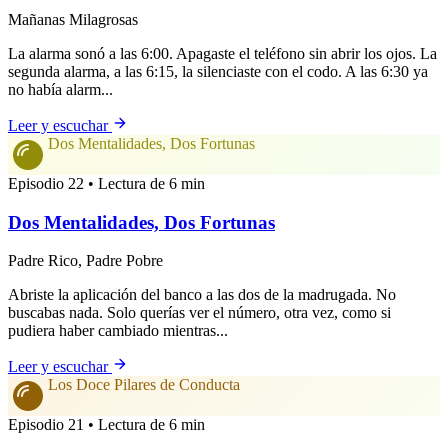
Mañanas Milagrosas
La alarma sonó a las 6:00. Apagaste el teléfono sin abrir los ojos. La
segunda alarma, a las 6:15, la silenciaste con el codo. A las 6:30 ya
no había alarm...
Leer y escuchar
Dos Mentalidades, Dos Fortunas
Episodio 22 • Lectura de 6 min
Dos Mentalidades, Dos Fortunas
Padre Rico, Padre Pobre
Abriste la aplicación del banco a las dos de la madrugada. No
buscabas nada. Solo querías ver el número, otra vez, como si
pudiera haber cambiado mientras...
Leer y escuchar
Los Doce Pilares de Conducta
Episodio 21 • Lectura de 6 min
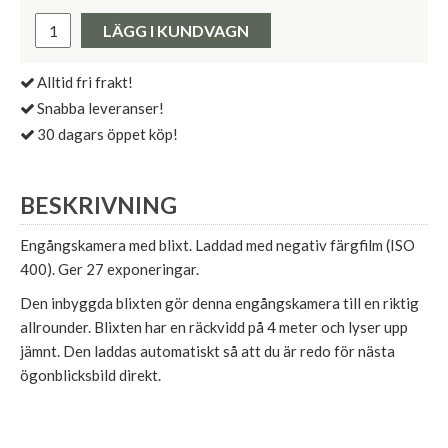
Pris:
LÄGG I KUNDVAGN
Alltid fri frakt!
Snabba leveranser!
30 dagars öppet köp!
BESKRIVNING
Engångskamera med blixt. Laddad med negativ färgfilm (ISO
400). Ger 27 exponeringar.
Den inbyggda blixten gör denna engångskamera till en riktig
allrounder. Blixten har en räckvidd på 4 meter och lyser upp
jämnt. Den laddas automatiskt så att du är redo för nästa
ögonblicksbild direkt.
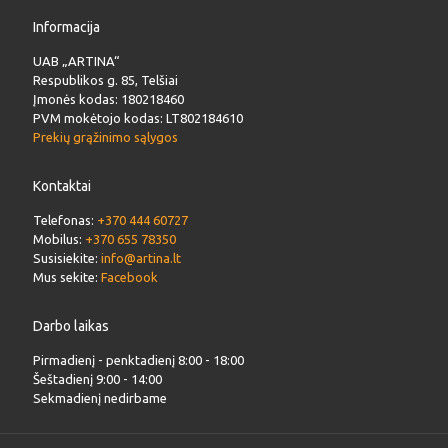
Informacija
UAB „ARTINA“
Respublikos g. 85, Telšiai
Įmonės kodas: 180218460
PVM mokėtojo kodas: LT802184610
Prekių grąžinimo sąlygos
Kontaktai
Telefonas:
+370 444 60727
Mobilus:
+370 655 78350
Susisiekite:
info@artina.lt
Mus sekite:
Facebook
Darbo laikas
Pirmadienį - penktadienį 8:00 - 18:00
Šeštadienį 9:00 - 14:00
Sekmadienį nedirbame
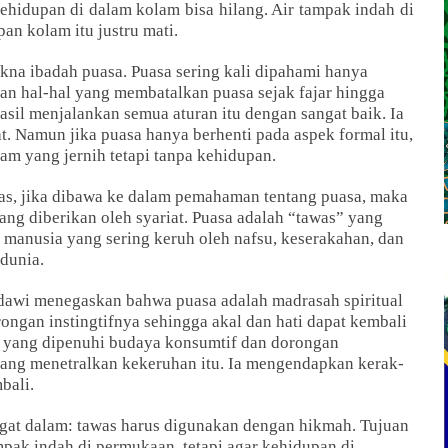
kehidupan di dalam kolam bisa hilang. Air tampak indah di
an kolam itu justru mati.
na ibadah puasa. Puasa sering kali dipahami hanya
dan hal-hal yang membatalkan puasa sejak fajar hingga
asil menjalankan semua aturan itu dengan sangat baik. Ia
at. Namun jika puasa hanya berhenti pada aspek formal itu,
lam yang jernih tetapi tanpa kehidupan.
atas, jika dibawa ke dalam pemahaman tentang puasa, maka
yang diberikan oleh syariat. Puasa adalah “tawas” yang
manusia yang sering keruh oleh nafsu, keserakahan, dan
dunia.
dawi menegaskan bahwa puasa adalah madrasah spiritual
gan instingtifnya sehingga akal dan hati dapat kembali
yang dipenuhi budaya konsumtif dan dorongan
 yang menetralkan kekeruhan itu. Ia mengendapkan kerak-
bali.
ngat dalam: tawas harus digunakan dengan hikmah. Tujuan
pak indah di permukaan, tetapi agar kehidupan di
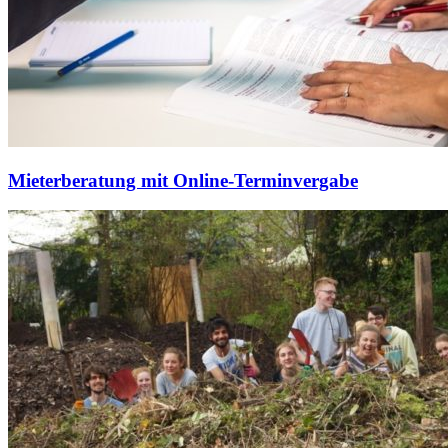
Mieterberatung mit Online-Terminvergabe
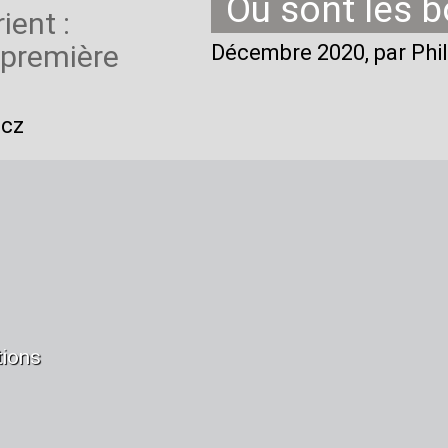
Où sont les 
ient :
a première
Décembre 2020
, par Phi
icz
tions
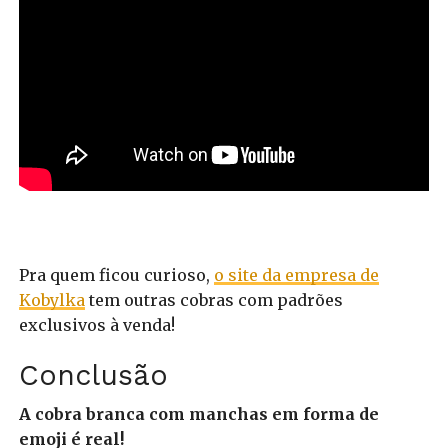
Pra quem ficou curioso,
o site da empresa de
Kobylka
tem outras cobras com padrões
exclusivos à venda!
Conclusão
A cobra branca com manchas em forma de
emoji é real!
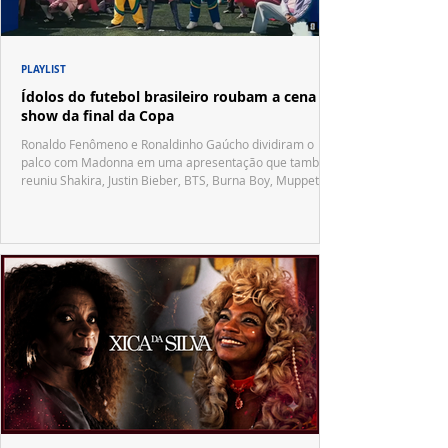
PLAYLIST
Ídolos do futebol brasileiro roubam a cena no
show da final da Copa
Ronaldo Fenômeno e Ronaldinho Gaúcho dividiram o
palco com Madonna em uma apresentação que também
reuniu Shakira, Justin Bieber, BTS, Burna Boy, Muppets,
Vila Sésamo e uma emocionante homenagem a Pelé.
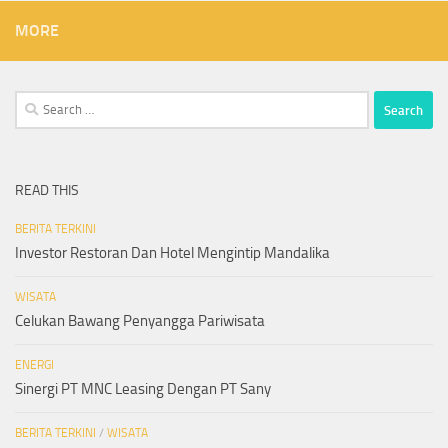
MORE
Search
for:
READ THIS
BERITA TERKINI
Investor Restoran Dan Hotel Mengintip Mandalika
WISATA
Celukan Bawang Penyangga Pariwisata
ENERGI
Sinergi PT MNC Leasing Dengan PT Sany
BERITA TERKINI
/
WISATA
☆ ☆ ☆ ☆
**INSTRUCTIONS TO FOLLOW**
The images in the entries above should be left out; please reproduce exactly the lines from the first through the one containing "pudiera haber cambiado mientras...".

**PROBLEM SOLUTION**
Mañanas Milagrosas
La alarma sonó a las 6:00. Apagaste el teléfono sin abrir los ojos. La
segunda alarma, a las 6:15, la silenciaste con el codo. A las 6:30 ya
no había alarm...
Leer y escuchar
Dos Mentalidades, Dos Fortunas
Episodio 22 • Lectura de 6 min
Dos Mentalidades, Dos Fortunas
Padre Rico, Padre Pobre
Abriste la aplicación del banco a las dos de la madrugada. No
buscabas nada. Solo querías ver el número, otra vez, como si
pudiera haber cambiado mientras...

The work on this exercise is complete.